Research findings indicate that a florescent probe may ease the diagnosis and monitoring of osteoarthritis (OA). A Tufts University news release states that in a new study, a fluorescent probe tracked the development of OA in male mice, brightening as the disease progressed.

The release reports that the “probe” was a fluorescent molecule that detected the activity leading to cartilage loss in the joint.

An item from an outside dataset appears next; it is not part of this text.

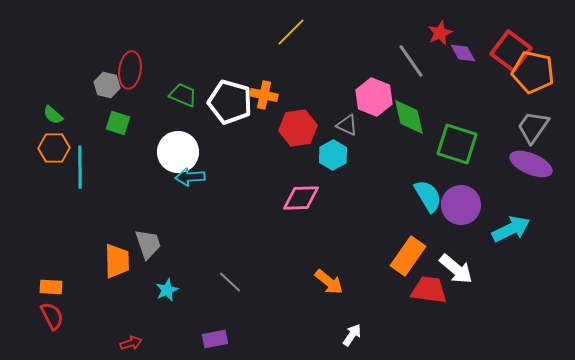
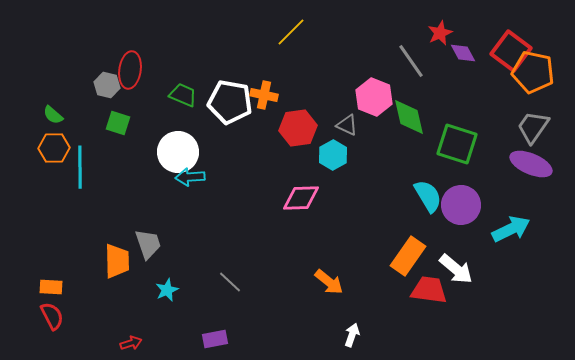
white pentagon at (230, 102): rotated 6 degrees counterclockwise
white arrow at (352, 335): rotated 15 degrees counterclockwise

Researchers hailing from the Tufts University School of Medicine (TUSM) and the Sackler School of Graduate Biomedical Sciences at Tufts led the lab and mouse study.

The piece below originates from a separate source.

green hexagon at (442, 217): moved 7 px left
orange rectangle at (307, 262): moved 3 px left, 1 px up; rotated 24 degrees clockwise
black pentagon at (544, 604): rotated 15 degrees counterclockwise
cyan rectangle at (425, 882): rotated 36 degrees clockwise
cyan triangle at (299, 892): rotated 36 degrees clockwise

“The fluorescent probe made it easy to see the activities that lead to cartilage breakdown in the initial and moderate stages of osteoarthritis, which is needed for early detection and adequate monitoring of the disease,” explains Shadi A. Esfahani, MD, MPH, post-doctoral fellow in the division of nuclear medicine and molecular imaging at Massachusetts General Hospital, and in the department of radiology at Harvard Medical School.

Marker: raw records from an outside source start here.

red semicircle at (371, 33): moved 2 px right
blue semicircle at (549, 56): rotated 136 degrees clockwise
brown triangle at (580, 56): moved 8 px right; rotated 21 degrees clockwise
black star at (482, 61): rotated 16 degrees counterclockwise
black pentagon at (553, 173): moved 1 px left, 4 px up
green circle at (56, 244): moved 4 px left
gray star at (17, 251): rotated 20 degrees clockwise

In the release, she goes on to say that in order to measure the probe’s signal, the researchers used an optical imaging system, to noninvasively look inside the knee.

During the study, the right knees of 54 mice were impacted by injury-induced OA and served as the experimental group receiving pain medication. The healthy, left knees of the mice served as the control group. Over a 2-month period the researchers took images of each knee every 2 weeks to determine if the fluorescent probe emitted a signal. The results indicate the signal became brighter in the injured right knee, at every examined time point, through the early to moderate stages of OA. The probe emitted a lower signal in the healthy left knee, and did not increase significantly over time, the release says.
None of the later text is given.